### Data provided
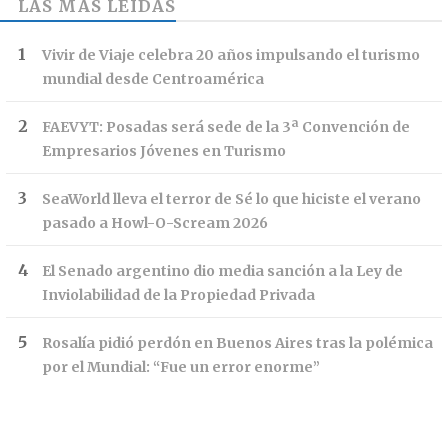
LAS MÁS LEÍDAS
Vivir de Viaje celebra 20 años impulsando el turismo
mundial desde Centroamérica
FAEVYT: Posadas será sede de la 3ª Convención de
Empresarios Jóvenes en Turismo
SeaWorld lleva el terror de Sé lo que hiciste el verano
pasado a Howl-O-Scream 2026
El Senado argentino dio media sanción a la Ley de
Inviolabilidad de la Propiedad Privada
Rosalía pidió perdón en Buenos Aires tras la polémica
por el Mundial: “Fue un error enorme”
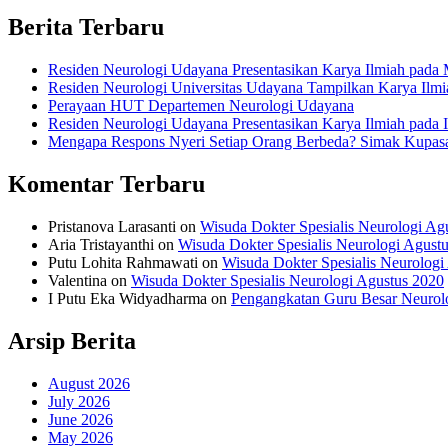
Berita Terbaru
Residen Neurologi Udayana Presentasikan Karya Ilmiah pa
Residen Neurologi Universitas Udayana Tampilkan Karya Il
Perayaan HUT Departemen Neurologi Udayana
Residen Neurologi Udayana Presentasikan Karya Ilmiah pada
Mengapa Respons Nyeri Setiap Orang Berbeda? Simak Kupas
Komentar Terbaru
Pristanova Larasanti
on
Wisuda Dokter Spesialis Neurologi Ag
Aria Tristayanthi
on
Wisuda Dokter Spesialis Neurologi Agust
Putu Lohita Rahmawati
on
Wisuda Dokter Spesialis Neurologi
Valentina
on
Wisuda Dokter Spesialis Neurologi Agustus 2020
I Putu Eka Widyadharma
on
Pengangkatan Guru Besar Neurol
Arsip Berita
August 2026
July 2026
June 2026
May 2026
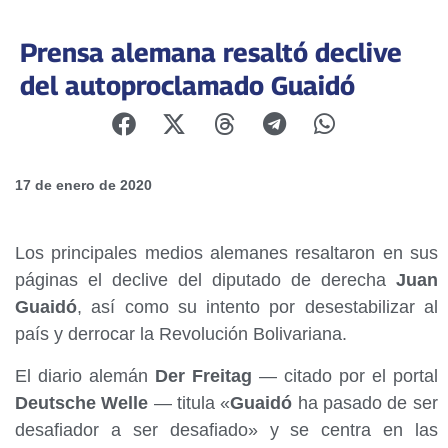
Prensa alemana resaltó declive
del autoproclamado Guaidó
17 de enero de 2020
Los principales medios alemanes resaltaron en sus
páginas el declive del diputado de derecha
Juan
Guaidó
, así como su intento por desestabilizar al
país y derrocar la Revolución Bolivariana.
El diario alemán
Der Freitag
— citado por el portal
Deutsche Welle
— titula «
Guaidó
ha pasado de ser
desafiador a ser desafiado» y se centra en las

### Assignment
Reading the records above, count the lines that include "pasado" and say only how many.

### Reply to the task
2